Draft:Jeanette ‘Jennie’ Jerome

  • Comment: reads like a family history project, no evidence of passing WP:GNG and .wikitree.com is not a reliable source. Theroadislong (talk) 15:04, 26 March 2024 (UTC)

Jeanette Jerome was born in 1854 as one of four daughters to Leonard Jerome and Clarissa Hall. The family was wealthy due to Leonard’s work, giving him the name of “King of Wall Street”.[1] This wealth provided the ladies of the house with luxuries, and Jeanie and her two surviving sisters with a chance to travel.

In 1870, Clarissa took her daughters to Europe to enjoy any high class luxury it had to offer.[2] In London, Jeanette met the Prince of Wales, and they got along very well. This first meeting began a “passionate” affair that is said to have lasted two years.[3] They would continue to be close for the rest of their lives as she became one of his mistresses. It was through the Prince that she met her future husband, Lord Randolph Spencer-Churchill, in 1873. He was the son of a duke and within only three days of their introductions, the couple was engaged. His parents didn’t agree to the marriage until the amount of $250,000 was revealed as Jeanette’s dowry.[4]

Jeanette would then have two sons with Lord Randolph, and after his death in 1895, she married again, this time to George Cornwallis-West. Before her second marriage, Jeanette started to edit a literary magazine and wrote several books and plays. Her famous phrases: “There is no such thing as a moral dress – it’s the people who are moral or immoral,” and “Treat your friends as you do your pictures, and place them in their best light”, got the attention of young women and gave her more popularity.[5]

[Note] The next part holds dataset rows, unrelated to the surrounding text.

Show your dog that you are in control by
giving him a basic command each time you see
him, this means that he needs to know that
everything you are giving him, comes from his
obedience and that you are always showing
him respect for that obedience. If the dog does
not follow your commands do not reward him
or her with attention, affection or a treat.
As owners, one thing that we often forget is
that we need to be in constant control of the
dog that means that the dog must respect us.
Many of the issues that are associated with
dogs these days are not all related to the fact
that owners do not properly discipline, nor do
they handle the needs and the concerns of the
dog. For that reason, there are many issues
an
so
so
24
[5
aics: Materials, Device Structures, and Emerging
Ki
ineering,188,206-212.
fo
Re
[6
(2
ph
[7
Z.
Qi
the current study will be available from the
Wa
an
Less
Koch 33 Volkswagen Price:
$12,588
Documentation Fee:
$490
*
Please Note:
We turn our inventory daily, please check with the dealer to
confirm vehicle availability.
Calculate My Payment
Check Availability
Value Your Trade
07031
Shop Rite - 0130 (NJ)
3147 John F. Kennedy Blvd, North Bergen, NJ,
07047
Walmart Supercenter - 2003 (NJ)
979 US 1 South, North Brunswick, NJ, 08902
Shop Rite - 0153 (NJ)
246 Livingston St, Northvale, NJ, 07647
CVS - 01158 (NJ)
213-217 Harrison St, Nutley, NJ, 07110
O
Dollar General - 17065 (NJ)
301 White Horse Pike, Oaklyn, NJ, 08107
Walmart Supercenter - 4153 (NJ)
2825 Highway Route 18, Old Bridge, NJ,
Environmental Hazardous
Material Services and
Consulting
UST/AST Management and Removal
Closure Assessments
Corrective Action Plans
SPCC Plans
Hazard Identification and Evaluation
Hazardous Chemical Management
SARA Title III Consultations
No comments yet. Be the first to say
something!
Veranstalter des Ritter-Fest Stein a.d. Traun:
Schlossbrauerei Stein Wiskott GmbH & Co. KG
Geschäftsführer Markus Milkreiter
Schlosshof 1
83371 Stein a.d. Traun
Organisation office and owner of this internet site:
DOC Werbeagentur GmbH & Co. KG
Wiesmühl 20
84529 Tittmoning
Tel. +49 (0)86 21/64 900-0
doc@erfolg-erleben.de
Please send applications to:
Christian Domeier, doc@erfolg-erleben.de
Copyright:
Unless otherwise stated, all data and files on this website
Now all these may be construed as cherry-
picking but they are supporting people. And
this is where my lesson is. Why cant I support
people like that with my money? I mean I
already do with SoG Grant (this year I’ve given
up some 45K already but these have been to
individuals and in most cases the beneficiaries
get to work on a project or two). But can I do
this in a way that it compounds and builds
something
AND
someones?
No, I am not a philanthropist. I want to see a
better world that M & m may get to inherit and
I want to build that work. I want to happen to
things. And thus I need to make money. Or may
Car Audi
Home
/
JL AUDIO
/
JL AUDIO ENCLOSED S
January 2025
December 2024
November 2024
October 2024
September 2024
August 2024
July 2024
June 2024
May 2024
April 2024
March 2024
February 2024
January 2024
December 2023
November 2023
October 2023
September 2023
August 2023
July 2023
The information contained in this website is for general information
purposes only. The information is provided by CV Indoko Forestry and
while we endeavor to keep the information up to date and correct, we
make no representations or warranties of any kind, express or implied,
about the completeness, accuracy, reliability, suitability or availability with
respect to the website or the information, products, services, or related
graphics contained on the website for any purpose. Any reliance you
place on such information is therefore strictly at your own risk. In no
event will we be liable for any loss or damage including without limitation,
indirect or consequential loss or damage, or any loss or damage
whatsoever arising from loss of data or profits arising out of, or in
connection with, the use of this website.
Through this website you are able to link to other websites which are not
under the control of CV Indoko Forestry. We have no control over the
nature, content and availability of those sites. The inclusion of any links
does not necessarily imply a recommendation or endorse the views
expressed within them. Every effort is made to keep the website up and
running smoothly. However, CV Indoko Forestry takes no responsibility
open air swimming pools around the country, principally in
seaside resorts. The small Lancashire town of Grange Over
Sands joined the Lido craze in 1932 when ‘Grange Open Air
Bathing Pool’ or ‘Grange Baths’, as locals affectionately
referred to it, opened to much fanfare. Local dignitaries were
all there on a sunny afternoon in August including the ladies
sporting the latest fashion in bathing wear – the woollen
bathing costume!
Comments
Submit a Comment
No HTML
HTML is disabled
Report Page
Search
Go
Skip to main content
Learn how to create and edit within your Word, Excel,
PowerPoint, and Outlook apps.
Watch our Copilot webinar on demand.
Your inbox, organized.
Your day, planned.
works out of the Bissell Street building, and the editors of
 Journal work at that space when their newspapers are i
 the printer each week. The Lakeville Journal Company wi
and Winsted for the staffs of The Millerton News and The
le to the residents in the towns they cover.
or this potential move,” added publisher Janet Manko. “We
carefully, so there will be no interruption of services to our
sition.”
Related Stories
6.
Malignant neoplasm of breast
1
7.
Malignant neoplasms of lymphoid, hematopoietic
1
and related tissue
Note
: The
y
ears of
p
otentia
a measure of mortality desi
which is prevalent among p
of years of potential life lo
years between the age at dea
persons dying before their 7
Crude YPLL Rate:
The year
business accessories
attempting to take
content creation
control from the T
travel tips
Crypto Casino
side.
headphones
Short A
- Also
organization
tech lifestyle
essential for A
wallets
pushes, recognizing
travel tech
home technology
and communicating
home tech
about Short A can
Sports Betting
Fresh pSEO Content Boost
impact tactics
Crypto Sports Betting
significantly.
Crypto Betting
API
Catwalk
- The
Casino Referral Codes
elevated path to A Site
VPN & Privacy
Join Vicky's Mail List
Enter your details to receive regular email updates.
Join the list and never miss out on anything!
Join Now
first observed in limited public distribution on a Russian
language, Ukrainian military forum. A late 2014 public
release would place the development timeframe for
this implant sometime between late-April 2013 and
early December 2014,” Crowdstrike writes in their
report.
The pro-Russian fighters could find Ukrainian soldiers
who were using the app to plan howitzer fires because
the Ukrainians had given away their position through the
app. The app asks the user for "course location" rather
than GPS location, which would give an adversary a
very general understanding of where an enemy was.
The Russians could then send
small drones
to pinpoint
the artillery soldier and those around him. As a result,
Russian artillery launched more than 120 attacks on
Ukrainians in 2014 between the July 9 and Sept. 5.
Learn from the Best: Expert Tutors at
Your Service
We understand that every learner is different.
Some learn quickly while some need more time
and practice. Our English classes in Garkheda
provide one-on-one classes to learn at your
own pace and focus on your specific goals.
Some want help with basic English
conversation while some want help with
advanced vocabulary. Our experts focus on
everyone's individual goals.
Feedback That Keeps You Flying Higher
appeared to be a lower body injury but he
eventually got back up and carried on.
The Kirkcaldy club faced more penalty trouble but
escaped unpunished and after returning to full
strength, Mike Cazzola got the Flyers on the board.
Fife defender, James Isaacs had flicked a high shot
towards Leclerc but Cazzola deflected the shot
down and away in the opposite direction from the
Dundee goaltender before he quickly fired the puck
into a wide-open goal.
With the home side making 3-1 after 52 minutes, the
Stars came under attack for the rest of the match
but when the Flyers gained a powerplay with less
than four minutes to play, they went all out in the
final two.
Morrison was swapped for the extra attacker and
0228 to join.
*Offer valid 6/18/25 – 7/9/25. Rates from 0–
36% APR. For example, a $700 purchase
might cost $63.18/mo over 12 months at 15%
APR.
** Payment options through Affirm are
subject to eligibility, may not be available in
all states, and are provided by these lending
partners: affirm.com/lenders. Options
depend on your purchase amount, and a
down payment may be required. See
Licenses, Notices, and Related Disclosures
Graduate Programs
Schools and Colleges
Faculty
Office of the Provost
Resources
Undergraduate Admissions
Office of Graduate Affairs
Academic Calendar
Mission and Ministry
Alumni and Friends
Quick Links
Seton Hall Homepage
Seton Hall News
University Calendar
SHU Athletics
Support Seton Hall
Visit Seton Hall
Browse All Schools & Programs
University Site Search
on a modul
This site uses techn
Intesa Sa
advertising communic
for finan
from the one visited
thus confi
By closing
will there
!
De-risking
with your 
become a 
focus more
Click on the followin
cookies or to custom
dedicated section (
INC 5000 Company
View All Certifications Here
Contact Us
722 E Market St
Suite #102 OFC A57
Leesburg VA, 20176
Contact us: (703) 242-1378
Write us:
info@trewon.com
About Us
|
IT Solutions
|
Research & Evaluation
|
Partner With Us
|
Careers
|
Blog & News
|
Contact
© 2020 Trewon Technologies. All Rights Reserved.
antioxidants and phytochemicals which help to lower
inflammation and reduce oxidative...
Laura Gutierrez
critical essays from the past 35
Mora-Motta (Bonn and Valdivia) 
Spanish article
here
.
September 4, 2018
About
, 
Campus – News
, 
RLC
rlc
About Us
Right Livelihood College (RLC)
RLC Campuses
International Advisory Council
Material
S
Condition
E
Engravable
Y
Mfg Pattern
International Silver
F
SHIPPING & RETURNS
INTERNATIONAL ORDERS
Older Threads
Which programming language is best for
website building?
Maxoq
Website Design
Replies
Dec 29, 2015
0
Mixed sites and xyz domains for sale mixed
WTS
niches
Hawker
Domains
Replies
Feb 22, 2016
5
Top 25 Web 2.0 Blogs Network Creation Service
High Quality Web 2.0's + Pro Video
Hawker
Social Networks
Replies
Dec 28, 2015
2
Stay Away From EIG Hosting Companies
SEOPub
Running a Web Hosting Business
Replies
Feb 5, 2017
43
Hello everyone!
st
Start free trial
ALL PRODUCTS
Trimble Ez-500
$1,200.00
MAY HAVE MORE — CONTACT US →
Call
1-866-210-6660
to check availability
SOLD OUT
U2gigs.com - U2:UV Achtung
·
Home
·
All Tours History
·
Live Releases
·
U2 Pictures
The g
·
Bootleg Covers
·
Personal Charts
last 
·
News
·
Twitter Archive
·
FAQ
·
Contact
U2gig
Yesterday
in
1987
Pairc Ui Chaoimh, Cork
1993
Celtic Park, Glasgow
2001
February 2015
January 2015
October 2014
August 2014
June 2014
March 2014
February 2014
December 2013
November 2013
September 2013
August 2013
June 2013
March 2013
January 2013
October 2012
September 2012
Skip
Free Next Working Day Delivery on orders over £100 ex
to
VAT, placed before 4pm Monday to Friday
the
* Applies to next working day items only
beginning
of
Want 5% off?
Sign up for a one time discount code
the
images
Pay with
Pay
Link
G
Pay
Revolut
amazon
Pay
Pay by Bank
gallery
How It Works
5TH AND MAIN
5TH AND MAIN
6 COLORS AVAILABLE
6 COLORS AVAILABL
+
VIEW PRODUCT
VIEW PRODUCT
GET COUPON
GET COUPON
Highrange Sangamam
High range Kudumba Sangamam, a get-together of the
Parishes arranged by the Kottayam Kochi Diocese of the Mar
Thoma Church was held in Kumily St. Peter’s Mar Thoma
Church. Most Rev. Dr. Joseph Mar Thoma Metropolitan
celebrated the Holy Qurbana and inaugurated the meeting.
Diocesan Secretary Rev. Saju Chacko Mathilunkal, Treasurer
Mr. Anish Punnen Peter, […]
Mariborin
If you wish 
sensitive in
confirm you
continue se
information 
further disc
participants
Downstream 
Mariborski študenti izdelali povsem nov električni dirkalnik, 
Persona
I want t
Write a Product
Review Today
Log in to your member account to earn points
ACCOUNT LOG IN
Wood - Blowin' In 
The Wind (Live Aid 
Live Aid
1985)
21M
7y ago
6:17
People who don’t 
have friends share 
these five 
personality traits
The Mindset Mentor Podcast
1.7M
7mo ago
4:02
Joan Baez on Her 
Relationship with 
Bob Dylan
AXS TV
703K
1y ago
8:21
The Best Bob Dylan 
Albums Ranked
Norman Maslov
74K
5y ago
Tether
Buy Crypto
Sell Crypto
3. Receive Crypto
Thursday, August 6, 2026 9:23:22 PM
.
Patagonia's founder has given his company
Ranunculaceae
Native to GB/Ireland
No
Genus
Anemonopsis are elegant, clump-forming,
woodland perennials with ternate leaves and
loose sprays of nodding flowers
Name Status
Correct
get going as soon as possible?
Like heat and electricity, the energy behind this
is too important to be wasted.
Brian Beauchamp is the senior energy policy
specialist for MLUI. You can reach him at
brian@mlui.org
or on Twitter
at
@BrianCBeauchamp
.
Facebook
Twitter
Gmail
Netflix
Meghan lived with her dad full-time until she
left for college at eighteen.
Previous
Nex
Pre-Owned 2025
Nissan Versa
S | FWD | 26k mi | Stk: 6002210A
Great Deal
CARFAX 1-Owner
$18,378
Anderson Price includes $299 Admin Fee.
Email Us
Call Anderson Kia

The rest of Jeanette’s life is rumored to be wilder than most. Some have said she got a tattoo of a snake wrapped around her wrist, although there are no pictures to prove it. Jeanette married again in 1918 to Montagu Porch, and stayed with him until her death. She is also rumored to have had many affairs on each of her three husbands. Once while her last husband was away on a trip, Jeanette broke her ankle after falling down some stairs. Gangrene set into her wounds, and her leg had to be removed. Her death in 1921 was caused by a hemorrhage in an artery in her thigh that was caused by her amputation.[6] Jeanette’s life was full of excitement and scandal, the circumstances of her death are no different.

References edit

  1. ^ Mehl, Scott. “Jennie Jerome, Mistress of King Edward VII of the United Kingdom.” Unofficial Royalty, 27 Oct. 2022, Retrieved from unofficialroyalty.com/jennie-jerome-mistress-of-king-edward-vii-of-the-united-kingdom/.
  2. ^ Formichella, J. (2022, March 1). American heiresses of the gilded age. Recollections Blog. Retrieved from https://recollections.biz/blog/american-heiresses-of-the-gilded-age/
  3. ^ Mehl, Scott. “Jennie Jerome, Mistress of King Edward VII of the United Kingdom.” Unofficial Royalty, 27 Oct. 2022, Retrieved from unofficialroyalty.com/jennie-jerome-mistress-of-king-edward-vii-of-the-united-kingdom/.
  4. ^ Mehl, Scott. “Jennie Jerome, Mistress of King Edward VII of the United Kingdom.” Unofficial Royalty, 27 Oct. 2022, Retrieved from unofficialroyalty.com/jennie-jerome-mistress-of-king-edward-vii-of-the-united-kingdom/.
  5. ^ “Jeanette (Jerome) Porch CI RRC DST.” WikiTree, 27 Feb. 2024, Retrieved from www.wikitree.com/wiki/Jerome-1.
  6. ^ “Jeanette (Jerome) Porch CI RRC DST.” WikiTree, 27 Feb. 2024, Retrieved from www.wikitree.com/wiki/Jerome-1.